During a search of Concepcion’s cell, prison guards found a cell phone and a
switchblade. As punishment, a hearing officer sanctioned Concepcion to a loss of 80
days of good conduct time. Concepcion appealed to the Regional Office, which rejected
his appeal because it lacked certain required pages. The Regional Office informed
Concepcion that he could re-file his appeal in the proper form within ten days of the date
of the order, July 21, 2017. Concepcion re-filed on August 11, 2017, and the Regional
Office denied the appeal as untimely. Concepcion took no further administrative appeal.
Instead, he filed a § 2241 petition in the District Court. He alleged that the
contraband did not belong to him and that there had been various procedural problems
with his disciplinary hearing. In response, the Government argued that Concepcion had
not exhausted his administrative remedies. The District Court agreed with the
Government and denied Concepcion’s petition. Concepcion filed a timely notice of
appeal.
We have jurisdiction pursuant to 28 U.S.C. §§ 1291 and 2253(a). We exercise
plenary review over the District Court’s legal conclusions and review its factual findings
for clear error. See Denny v. Schultz,
708 F.3d 140, 143 (3d Cir. 2013).

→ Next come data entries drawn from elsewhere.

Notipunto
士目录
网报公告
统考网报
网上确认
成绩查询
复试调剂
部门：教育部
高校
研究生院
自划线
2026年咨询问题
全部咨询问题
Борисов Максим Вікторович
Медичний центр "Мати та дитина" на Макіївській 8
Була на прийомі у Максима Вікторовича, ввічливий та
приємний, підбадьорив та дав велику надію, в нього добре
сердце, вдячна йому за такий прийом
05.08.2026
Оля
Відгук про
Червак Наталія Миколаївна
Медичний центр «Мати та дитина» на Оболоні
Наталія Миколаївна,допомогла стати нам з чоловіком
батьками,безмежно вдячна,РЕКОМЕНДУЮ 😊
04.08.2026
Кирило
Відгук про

A challenge to
the execution of a sentence, including the sanction of loss of good conduct time, is
2
properly brought by a federal prisoner under § 2241. See Queen v. Miner,
530 F.3d 253,
254 n.2 (3d Cir. 2008) (per curiam).
We agree with the District Court’s analysis of this case. A federal prisoner must
exhaust his administrative remedies before petitioning for a writ of habeas corpus
pursuant to § 2241. See Moscato v. Fed. Bureau of Prisons,
98 F.3d 757, 760 (3d Cir.
1996). Proper exhaustion requires that a prisoner present his claim at every
administrative level. See generally
id. at 761. The relevant regulations provide that an
appeal from a hearing officer’s decision should be taken to the Regional Director. 28
C.F.R. § 542.14(d)(2). If the prisoner is not satisfied with the Regional Director’s
decision, he can appeal to the General Counsel, which “is the final administrative
appeal.”
Id. at § 542.15(a).
Here, as the District Court explained, Concepcion failed to take an appeal to the
General Counsel, and therefore did not exhaust his administrative remedies. See
Moscato, 98 F.3d at 760 (prisoner who did not file a timely appeal to the General Counsel
had procedurally defaulted his claim). Because the time for seeking such review has
expired, Concepcion’s claim is procedurally defaulted.

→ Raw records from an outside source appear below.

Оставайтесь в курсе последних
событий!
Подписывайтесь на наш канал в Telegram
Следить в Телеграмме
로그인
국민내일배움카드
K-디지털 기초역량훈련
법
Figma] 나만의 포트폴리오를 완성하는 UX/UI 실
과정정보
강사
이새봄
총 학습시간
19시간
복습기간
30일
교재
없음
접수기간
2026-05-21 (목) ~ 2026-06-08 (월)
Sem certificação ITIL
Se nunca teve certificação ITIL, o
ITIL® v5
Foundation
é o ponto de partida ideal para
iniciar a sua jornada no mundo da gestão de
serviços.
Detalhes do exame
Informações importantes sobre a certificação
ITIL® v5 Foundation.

Id. Therefore, judicial review is
barred unless he can demonstrate cause and prejudice.
Id. at 761-62
Concepcion argues that his failure to exhaust should be excused because the
Regional Director wrongly found his appeal untimely. However, he could have raised
that argument in an appeal to the General Counsel. See generally
id. (explaining that one
of the reasons for requiring exhaustion is that “providing agencies the opportunity to
3
correct their own errors fosters administrative autonomy”). Likewise, the Regional
Director’s alleged failure to respond to his appeal did not prevent Concepcion from
seeking further review; the regulations specifically provide that “[i]f the inmate does not
receive a response within the time allotted for reply . . . the inmate may consider the
absence of a response to be a denial at that level.” 28 C.F.R. § 542.18. 1
Accordingly, we will affirm the District Court’s judgment.
1
The Regional Director is required to respond to an appeal within 30 calendar days,
although that time can be extended an additional 30 days. 28 C.F.R. § 542.18.